Prezes InfoMonitora Mariusz Hildebrand wyjaśnił, że statystyczny polski dłużnik z raportu to mężczyzna w wieku 30-39 lat, a jego zadłużenie wynosi nieco ponad 12,5 tys. zł. W ostatnim kwartale wzrosło o ponad 10 proc. - Powinno to budzić nie tyle mocny niepokój, ale refleksję nad działaniami nas, jako kredytobiorców, korzystających z różnego rodzaju dóbr - powiedział Hildebrand. Zwrócił też uwagę na inne trendy, które ujawnia raport, np. na to, że liczba osób zadłużonych przyrasta znacznie wolniej niż ogólna kwota zadłużenia. - To oznacza, że my - jako dłużnicy - nie płacimy kolejnych zobowiązań - dodał.
Hildebrand podkreślał, że maleje liczba osób, których niespłacone długi są mniejsze niż 5 tys. zł, natomiast bardzo szybko przyrasta - o 38 proc. w ciągu ostatniego kwartału - liczba zadłużonych na ponad 10 tys. zł. Z raportu wynika też, że najwyższe zaległości - po ponad 2 mld zł łącznie - mają mieszkańcy województw: śląskiego, mazowieckiego, wielkopolskiego i dolnośląskiego. Najniższe - po mniej niż 500 mln zł - podlaskiego i świętokrzyskiego.

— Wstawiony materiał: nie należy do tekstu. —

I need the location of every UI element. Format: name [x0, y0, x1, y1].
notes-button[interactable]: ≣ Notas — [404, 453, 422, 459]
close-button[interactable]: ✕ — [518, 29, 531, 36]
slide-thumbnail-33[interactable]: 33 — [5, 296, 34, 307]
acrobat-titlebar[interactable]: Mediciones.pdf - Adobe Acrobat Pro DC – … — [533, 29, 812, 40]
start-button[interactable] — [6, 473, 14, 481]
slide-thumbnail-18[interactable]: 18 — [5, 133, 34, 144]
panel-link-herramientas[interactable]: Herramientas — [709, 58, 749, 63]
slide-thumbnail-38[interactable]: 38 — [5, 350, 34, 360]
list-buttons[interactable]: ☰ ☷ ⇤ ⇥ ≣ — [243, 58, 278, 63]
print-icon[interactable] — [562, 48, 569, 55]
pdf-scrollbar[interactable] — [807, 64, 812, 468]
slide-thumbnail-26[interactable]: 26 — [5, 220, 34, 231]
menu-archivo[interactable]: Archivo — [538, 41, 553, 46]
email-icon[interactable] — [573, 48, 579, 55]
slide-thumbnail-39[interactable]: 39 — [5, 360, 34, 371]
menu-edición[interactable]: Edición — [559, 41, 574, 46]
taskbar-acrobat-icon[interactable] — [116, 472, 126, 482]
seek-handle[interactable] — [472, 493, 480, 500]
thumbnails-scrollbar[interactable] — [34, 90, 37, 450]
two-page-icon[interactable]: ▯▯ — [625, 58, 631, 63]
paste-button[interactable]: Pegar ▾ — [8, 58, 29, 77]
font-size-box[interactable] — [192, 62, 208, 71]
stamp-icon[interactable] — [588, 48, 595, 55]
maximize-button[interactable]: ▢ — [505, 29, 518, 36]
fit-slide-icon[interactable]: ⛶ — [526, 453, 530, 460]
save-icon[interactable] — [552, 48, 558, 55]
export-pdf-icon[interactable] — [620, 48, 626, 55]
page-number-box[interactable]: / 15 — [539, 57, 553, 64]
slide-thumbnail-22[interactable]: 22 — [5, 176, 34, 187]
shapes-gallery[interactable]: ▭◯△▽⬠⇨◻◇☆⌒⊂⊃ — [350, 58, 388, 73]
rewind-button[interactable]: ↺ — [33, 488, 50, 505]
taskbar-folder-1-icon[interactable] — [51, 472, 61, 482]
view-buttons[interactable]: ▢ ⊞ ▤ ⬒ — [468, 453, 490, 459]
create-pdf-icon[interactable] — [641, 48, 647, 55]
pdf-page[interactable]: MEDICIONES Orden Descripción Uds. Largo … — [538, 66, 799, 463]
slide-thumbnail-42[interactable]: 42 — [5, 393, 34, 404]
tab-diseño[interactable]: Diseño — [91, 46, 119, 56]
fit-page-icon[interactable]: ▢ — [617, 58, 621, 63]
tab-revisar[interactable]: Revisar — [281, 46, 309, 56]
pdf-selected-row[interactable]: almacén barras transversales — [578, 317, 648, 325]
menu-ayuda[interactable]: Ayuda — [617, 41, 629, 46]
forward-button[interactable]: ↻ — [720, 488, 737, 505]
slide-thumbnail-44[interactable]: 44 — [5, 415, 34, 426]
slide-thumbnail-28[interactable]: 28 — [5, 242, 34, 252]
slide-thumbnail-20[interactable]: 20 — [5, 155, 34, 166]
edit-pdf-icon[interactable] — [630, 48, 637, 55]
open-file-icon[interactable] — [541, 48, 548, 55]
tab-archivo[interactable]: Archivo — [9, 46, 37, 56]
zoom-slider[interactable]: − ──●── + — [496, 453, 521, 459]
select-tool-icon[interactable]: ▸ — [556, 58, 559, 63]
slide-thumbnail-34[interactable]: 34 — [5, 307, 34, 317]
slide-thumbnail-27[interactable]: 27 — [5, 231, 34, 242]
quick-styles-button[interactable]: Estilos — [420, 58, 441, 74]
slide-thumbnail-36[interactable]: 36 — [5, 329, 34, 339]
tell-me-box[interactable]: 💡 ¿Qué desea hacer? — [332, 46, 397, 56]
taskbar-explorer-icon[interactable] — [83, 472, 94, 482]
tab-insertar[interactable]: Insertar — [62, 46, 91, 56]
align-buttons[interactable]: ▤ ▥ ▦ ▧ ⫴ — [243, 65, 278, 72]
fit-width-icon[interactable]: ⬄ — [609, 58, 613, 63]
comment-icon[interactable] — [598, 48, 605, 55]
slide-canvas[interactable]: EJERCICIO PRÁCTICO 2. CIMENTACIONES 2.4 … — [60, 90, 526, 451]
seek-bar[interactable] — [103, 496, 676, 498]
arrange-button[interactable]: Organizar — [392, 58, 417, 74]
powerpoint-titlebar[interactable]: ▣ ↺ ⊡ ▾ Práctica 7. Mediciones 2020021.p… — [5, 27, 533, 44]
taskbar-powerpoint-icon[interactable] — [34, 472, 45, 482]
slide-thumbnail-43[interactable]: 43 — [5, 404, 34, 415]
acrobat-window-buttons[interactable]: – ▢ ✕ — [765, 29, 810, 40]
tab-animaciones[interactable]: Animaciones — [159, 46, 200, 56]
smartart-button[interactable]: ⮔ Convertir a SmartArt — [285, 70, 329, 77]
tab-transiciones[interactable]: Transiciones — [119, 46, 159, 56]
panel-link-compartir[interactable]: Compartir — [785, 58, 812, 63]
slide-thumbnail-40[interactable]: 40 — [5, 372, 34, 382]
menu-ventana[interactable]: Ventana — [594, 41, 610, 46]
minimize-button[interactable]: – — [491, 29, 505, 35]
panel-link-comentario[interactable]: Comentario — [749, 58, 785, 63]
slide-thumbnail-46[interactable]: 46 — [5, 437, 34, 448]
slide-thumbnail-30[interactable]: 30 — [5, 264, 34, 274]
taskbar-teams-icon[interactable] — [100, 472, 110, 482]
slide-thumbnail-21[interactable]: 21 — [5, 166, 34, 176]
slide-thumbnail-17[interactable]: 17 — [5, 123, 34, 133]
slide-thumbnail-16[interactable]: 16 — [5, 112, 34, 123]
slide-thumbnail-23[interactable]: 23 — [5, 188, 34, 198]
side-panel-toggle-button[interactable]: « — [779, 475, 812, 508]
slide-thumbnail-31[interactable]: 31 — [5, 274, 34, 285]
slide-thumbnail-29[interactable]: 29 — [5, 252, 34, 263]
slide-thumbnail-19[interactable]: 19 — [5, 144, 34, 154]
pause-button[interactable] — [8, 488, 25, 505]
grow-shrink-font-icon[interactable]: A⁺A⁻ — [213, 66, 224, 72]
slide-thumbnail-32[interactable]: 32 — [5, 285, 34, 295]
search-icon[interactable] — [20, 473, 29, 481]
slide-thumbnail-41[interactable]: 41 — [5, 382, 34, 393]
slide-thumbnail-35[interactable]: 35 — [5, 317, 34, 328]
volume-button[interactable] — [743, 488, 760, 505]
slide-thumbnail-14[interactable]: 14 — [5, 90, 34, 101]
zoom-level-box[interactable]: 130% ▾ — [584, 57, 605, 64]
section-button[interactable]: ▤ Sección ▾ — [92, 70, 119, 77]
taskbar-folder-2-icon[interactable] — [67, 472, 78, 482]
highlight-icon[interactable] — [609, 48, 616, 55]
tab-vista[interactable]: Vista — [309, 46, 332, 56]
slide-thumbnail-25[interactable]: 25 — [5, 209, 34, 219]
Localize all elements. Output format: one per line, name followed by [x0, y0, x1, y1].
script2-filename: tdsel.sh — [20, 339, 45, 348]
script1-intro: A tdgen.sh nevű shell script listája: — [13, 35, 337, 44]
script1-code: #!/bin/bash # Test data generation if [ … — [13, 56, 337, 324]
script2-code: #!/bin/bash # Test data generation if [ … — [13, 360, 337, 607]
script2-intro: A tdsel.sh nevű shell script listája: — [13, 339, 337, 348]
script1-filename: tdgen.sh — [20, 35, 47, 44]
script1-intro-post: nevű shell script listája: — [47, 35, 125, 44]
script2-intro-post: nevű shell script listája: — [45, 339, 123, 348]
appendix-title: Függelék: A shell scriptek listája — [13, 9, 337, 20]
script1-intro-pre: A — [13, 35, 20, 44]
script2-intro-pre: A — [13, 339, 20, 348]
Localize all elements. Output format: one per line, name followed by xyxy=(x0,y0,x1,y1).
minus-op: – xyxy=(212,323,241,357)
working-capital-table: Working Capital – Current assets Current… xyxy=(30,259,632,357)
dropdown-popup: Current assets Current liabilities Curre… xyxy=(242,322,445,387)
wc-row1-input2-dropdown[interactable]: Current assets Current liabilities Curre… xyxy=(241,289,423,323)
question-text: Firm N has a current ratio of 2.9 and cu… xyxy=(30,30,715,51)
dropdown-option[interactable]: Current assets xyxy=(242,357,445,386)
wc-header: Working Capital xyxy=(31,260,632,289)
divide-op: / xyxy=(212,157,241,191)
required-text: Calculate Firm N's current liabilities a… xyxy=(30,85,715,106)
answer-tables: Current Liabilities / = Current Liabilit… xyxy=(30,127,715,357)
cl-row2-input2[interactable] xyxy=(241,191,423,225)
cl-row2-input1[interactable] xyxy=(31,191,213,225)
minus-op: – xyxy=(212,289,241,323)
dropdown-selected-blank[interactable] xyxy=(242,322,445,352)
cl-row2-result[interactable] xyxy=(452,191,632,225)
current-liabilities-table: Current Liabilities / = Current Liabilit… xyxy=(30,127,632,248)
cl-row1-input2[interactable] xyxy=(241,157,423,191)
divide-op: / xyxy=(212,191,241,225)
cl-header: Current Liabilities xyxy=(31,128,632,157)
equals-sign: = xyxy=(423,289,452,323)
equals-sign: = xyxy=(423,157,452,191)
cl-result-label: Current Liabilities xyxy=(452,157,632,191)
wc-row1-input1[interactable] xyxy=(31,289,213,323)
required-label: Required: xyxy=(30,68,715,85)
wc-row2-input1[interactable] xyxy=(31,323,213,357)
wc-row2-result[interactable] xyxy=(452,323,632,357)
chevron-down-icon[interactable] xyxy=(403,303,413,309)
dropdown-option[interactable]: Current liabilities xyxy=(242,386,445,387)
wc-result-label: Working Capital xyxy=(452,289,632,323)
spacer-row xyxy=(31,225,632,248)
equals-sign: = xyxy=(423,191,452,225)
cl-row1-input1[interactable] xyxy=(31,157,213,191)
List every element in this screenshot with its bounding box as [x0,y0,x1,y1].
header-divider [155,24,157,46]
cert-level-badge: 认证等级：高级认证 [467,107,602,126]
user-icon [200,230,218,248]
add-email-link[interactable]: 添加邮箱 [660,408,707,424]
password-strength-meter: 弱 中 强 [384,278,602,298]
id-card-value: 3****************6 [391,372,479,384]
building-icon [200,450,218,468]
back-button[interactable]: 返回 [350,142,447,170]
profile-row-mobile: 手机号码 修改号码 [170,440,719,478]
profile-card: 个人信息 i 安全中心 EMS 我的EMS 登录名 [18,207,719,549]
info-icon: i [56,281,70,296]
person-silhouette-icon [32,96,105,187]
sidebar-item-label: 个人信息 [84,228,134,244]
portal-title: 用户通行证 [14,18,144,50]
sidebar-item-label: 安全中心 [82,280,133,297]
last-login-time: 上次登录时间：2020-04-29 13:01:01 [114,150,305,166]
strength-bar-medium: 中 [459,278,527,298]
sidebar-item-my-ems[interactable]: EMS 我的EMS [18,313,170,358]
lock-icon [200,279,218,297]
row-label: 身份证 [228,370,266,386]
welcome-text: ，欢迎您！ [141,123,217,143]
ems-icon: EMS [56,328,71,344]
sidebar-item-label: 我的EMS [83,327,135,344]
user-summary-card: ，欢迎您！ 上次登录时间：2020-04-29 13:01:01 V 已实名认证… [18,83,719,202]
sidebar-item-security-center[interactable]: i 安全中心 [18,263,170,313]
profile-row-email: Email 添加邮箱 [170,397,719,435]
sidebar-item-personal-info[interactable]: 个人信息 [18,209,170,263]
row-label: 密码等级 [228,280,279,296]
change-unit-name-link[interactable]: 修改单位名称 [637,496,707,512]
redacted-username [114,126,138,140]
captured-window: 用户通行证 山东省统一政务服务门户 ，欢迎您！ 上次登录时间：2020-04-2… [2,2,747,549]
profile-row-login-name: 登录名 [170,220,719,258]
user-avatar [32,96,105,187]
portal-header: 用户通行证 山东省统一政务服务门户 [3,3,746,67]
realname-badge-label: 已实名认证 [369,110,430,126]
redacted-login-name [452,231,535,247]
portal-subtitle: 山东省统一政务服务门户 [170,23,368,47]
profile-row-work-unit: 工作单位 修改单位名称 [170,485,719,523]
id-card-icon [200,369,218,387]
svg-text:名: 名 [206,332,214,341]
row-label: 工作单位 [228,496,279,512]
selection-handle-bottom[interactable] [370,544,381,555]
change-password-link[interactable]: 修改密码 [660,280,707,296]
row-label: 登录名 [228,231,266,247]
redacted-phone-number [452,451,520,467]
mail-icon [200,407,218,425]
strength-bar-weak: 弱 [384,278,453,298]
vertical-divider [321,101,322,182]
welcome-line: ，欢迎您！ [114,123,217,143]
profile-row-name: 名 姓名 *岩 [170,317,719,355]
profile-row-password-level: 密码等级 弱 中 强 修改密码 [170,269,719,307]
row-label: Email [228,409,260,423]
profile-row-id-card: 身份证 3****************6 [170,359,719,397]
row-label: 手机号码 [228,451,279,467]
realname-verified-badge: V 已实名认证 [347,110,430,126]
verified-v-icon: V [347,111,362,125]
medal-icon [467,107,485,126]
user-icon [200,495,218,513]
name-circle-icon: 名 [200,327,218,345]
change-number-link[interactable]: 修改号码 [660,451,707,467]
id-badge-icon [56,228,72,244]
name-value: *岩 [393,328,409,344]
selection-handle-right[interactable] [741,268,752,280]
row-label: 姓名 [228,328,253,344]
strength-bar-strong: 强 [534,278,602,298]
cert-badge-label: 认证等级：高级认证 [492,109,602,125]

Inaczej wygląda kwestia odsetka zadłużonych osób. W województwach na zachodzie i północy wskaźnik ten przekracza 60 na 1000 osób, najmniejszy - poniżej 35 - jest na wschodzie. Średnio 5,2 proc. Polaków nie reguluje terminowo swoich zobowiązań. InfoDług podaje również czołówkę najbardziej zadłużonych osób w Polsce. Rekordzista - prawie 86 mln niespłaconego długu - mieszka w Mazowieckiem, podobnie jak osoba z drugiego miejsca, zalegająca ze spłatą prawie 35 mln zł. Na trzecim miejscu jest mieszkaniec dolnośląskiego z długiem przekraczającym 32 mln.